1953 NAIA men's basketball tournament
- Season: 1952–53
- Teams: 32
- Finals site: Municipal Auditorium Kansas City, Missouri
- Champions: Southwest Missouri State (2nd title, 2nd title game, 2nd Final Four)
- Runner-up: Hamline (4th title game, 6th Final Four)
- Semifinalists: Indiana State (5th Final Four); East Texas State (1st Final Four);
- MVP: Jerry Anderson (Southwest Missouri State)

= 1953 NAIA basketball tournament =

College basketball tournament

The 1953 NAIA basketball tournament was held in March at Municipal Auditorium in Kansas City, Missouri. The 16th annual NAIA basketball tournament featured 32 teams playing in a single-elimination format.

The championship game would feature Southwest Missouri State, now Missouri State University, and Hamline (10th appearance in tournament). The Bears were coached by Bob Vanatta. The championship game was the first time that these two teams had ever met in the tournament. The Bears would defeat the Pipers to win another national championship, 79–71.

It was the first time since 1937 and 1938, the first two years of the tournament, that the same team would win the national championship title. (The first two tournaments were also won by a Missouri university, Central Missouri State.)

Playing for third place were Indiana State and East Texas State, now Texas A&M University–Commerce. It was the first time that these two teams had played each other. The Sycamores defeated the Lions by a score of 74 to 71.
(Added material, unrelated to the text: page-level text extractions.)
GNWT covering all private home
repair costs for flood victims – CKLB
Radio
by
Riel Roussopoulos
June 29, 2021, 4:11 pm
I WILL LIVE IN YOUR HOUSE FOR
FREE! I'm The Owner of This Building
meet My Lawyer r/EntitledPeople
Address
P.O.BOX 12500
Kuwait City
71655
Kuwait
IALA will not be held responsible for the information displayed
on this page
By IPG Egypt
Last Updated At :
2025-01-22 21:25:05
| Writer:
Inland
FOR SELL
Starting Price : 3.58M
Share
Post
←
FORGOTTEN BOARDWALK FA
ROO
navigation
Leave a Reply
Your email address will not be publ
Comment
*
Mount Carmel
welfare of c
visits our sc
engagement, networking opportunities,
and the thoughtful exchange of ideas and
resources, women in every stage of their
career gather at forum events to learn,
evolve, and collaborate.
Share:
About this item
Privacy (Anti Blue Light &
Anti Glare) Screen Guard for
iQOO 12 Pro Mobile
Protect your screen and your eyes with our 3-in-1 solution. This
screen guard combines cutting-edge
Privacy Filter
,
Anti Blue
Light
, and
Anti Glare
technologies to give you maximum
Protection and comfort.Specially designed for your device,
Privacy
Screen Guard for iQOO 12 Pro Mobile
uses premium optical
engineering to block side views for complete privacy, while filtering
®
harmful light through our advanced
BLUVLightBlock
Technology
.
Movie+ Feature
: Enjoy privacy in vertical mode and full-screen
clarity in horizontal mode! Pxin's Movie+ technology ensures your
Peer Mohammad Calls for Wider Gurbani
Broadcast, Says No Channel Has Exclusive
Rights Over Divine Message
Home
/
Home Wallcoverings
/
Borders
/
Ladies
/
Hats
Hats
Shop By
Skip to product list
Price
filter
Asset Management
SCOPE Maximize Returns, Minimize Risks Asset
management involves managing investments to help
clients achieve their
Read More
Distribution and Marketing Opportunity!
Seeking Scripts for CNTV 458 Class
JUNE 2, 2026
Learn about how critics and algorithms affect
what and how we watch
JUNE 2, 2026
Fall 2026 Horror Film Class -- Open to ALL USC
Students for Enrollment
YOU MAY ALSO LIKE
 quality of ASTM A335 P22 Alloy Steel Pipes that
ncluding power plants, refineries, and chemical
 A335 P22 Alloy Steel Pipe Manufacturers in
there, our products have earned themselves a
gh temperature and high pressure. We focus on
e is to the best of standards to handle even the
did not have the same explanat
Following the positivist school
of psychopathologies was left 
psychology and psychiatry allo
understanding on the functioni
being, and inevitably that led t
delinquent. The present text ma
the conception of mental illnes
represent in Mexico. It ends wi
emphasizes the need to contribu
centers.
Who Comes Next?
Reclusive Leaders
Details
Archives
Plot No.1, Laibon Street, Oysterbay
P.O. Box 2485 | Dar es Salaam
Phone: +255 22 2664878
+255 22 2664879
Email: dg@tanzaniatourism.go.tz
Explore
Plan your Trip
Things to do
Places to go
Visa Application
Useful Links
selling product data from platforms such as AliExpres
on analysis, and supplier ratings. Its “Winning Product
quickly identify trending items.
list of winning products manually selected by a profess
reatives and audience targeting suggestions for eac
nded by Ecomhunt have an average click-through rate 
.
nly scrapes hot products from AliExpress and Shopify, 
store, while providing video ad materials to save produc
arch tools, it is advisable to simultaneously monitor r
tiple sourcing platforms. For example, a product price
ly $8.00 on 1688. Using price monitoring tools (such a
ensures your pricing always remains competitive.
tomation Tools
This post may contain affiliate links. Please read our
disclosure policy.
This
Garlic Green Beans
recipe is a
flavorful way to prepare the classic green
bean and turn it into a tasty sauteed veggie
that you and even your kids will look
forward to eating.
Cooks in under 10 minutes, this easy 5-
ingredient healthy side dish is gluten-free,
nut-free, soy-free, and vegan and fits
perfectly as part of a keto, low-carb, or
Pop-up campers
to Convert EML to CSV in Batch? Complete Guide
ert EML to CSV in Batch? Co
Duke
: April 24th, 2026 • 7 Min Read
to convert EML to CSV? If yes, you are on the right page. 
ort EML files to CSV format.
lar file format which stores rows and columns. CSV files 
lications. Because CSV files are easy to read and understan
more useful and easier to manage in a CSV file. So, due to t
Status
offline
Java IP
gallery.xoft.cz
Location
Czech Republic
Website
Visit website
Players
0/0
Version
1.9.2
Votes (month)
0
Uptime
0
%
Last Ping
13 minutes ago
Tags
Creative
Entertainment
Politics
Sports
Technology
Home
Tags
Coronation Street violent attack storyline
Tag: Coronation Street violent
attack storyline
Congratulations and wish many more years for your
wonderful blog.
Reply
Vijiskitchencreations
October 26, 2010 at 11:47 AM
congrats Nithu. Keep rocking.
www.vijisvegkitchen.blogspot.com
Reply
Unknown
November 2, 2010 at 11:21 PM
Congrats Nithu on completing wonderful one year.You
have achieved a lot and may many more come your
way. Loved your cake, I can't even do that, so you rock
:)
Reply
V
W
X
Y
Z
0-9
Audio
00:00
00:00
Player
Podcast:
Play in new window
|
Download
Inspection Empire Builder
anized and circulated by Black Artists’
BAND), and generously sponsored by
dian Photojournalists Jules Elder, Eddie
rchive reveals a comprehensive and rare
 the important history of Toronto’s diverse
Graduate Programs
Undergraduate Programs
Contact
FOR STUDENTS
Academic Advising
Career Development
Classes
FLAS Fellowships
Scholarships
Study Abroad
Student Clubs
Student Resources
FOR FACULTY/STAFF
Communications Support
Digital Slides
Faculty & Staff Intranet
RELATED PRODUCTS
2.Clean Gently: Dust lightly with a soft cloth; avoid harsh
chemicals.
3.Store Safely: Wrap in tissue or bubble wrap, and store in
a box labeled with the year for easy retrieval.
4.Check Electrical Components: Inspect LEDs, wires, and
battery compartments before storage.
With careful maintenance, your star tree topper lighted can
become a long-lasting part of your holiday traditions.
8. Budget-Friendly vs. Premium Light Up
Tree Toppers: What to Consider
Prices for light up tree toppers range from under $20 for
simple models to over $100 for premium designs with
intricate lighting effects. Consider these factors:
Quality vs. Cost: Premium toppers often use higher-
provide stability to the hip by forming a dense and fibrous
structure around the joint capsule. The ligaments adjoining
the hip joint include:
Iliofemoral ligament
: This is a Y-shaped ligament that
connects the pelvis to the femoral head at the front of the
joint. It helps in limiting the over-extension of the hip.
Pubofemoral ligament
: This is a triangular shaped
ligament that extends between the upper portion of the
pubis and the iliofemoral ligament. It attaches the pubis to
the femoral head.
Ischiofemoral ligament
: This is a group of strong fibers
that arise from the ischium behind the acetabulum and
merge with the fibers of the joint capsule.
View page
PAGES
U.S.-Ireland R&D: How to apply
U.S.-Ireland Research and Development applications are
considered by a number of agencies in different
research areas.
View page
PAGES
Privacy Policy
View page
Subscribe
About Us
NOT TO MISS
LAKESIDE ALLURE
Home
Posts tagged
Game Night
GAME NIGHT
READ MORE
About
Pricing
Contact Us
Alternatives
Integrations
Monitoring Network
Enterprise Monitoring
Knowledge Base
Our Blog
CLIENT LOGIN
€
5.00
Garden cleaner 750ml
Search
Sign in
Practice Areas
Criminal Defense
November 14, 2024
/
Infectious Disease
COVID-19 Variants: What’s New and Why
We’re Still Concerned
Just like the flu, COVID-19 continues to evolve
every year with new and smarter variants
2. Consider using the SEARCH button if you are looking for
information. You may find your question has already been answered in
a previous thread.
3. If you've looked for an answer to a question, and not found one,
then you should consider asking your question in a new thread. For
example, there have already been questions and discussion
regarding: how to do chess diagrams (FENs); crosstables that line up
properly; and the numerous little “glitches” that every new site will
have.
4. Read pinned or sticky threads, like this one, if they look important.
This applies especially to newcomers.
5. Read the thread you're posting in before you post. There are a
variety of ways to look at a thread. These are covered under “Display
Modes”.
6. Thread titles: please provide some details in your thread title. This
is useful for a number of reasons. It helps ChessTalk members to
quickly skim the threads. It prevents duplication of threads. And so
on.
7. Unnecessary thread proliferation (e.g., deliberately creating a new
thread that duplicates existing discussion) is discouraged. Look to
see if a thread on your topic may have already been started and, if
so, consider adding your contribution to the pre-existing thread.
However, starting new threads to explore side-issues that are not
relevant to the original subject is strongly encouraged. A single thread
The 1953 tournament would be Hamline's first, and only, second place title as well as Indiana State's first, and only, third place title, making them the first two schools to win, outright, first, second, third, and fourth places in the NAIA tournament (Georgetown (KY) the only other school to have that honor).

It is the last year without the Coach of the Year Award. 1953 is the first tournament to feature a Nazarene University (Pasadena, now Point Loma Nazarene). Perennial staples to the tournament, only a handful of years have been absence of a Nazarene University playing. There were two games in which all-time top performances would be recorded.

==Awards and honors==
Many of the records set by the 1953 tournament have been broken, and many of the awards were established much later:
- Leading Scorer Award est. 1963
- Leading Rebounder Award est. 1963
- Charles Stevenson Hustle Award est. 1958
- Coach of the Year est. 1954
- Player of the Year est. 1994
- Top single-game performances: 3rd Harold Wolfe of Findlay (Ohio) playing against Pasadena (Calif.) scored 25 field goals and 4 free throws totaling 54 points for one game. Findlay won the game.
- Top single-game performances: 22nd Pete Kinkead of Geneva (Pa.) playing against Tennessee State, scored 14 field goals and 15 free throws totaling 43 points for one game. Geneva did not win the game.
- All-time scoring leader; first appearance: James Miller, 18th, East Texas State (1953,54,55), 13 games, 103 field goals, 40 free throws, totaling 246 points, 18.9 average per game.
- All-time scoring leader; second appearance: E.C. O’Neal, 9th, Arkansas Tech (1952,53,54,55), 13 games, 122 field goals, 43 free throws, totaling 287 points, 22.1 average per game.
- All-time scoring leaders; final appearance: Lloyd Thorgaard, 10th, Hamline (Minn.) (1950,51,52,53), 15 games, 111 field goals, 61 free throws, 283 total points, 18.9 average per game; James Fritsche, 14th, Hamline (Minn.) (1950,51,52,53), 15 games, 113 field goals, 46 free throws, 272 total points, 18.1 average per game.